The European Central Bank is lending a record amount of money to banks in the 17 nations that use the euro, in hopes of limiting the widespread effects of the governmental debt crisis.
The central bank Wednesday said it would make $638 billion in three-year loans to 523 banks, in an effort to encourage them to advance credit to businesses and consumers and buy the bonds of debt-ridden governments.
It was the biggest cash infusion into the continent's banking system in the 13-year history of the euro.
But numerous analysts said the large amount may be too little to help cash-short banks worried that some governments could default on their loans. The analysts said banks, rather than making new loans to spur the eurozone's stagnant economy or buying governmental securities, might simply add the cash to their reserves or use it to refinance their own debts.
While the cash might help the banks, analysts also said the loans showed that they are dependent on the central bank for funding, rather than other private financial institutions from which they would normally borrow money if the continent's economy were flourishing.
The European Central Bank said it would lend the money at its benchmark interest rate, currently a very low 1 percent. The central bank plans to make more loans to private banks in late February.
The total for Wednesday's loans exceeded the $578 billion figure the ECB lent banks in mid-2009 when the world financial system was reeling from the collapse of the U.S. investment bank Lehman Brothers.

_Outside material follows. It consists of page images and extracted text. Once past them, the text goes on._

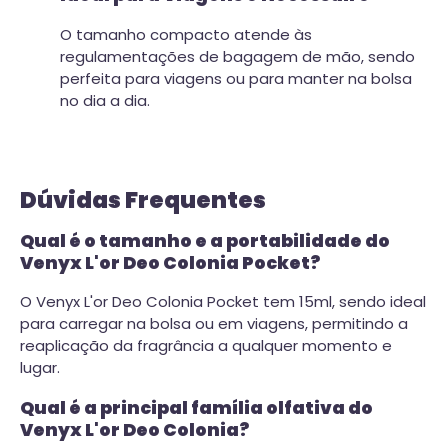
O tamanho compacto atende às
regulamentações de bagagem de mão, sendo
perfeita para viagens ou para manter na bolsa
no dia a dia.
Dúvidas Frequentes
Qual é o tamanho e a portabilidade do
Venyx L'or Deo Colonia Pocket?
O Venyx L'or Deo Colonia Pocket tem 15ml, sendo ideal
para carregar na bolsa ou em viagens, permitindo a
reaplicação da fragrância a qualquer momento e
lugar.
Qual é a principal família olfativa do
Venyx L'or Deo Colonia?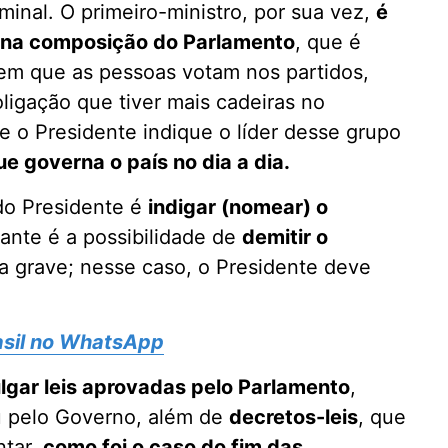
inal. O primeiro-ministro, por sua vez,
é
e na composição do Parlamento
, que é
 (em que as pessoas votam nos partidos,
ligação que tiver mais cadeiras no
 o Presidente indique o líder desse grupo
ue governa o país no dia a dia.
do Presidente é
indigar (nomear) o
vante é a possibilidade de
demitir o
ica grave; nesse caso, o Presidente deve
rasil no WhatsApp
lgar leis aprovadas pelo Parlamento
,
ou pelo Governo, além de
decretos-leis
, que
ntar,
como foi o caso do fim das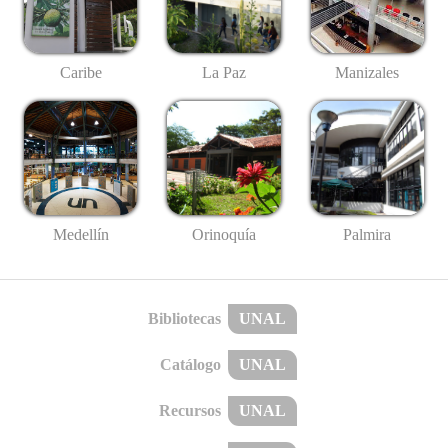
Caribe
La Paz
Manizales
Medellín
Palmira
Orinoquía
Bibliotecas
UNAL
Catálogo
UNAL
Recursos
UNAL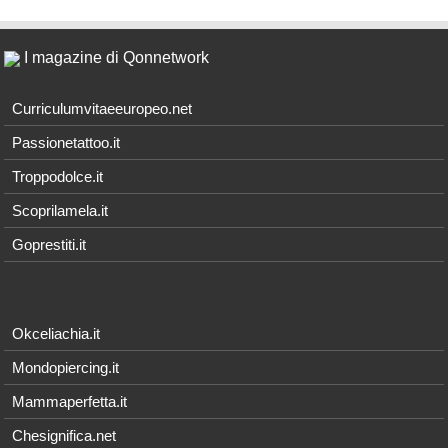
I magazine di Qonnetwork
Curriculumvitaeeuropeo.net
Passionetattoo.it
Troppodolce.it
Scoprilamela.it
Goprestiti.it
Okceliachia.it
Mondopiercing.it
Mammaperfetta.it
Chesignifica.net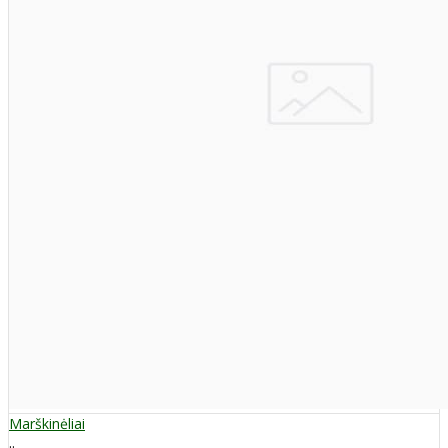
Marškinėliai
..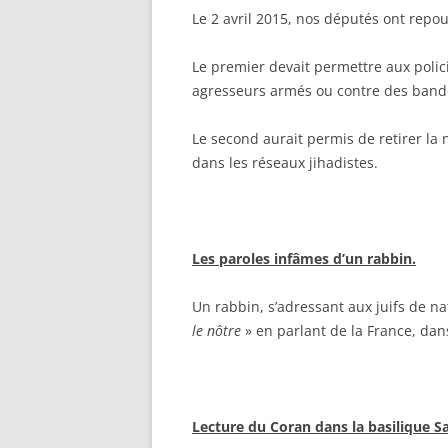
Le 2 avril 2015, nos députés ont repou
Le premier devait permettre aux polic
agresseurs armés ou contre des bande
Le second aurait permis de retirer la 
dans les réseaux jihadistes.
Les paroles infâmes d’un rabbin.
Un rabbin, s’adressant aux juifs de nat
le nôtre
» en parlant de la France, da
Lecture du Coran dans la basilique Sa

Three eurozone nations — Greece, Ireland and Portugal — already have been forced to secure international bailouts, and Greece is negotiating terms of a second one. Now, some European leaders fear that much larger Italy and Spain could default on their loans – debts that the eurozone bloc of nations would have difficulty recovering from.
Italy reported that its economy shrunk two-tenths of one percent in the July-to-September period, an indication the country may have slipped into its fifth recession in the last decade.
Just outside the eurozone, Hungary also is faced with economic challenges. The Standard & Poor's financial services company downgraded Hungary's credit standing to junk status .
S&P said the downgrade reflected its opinion that the “predictability and credibility” of Hungarian polices continues to weaken. Prime Minister Viktor Orban's government has sought legislation that critics say would reduce the independence of the country's central bank.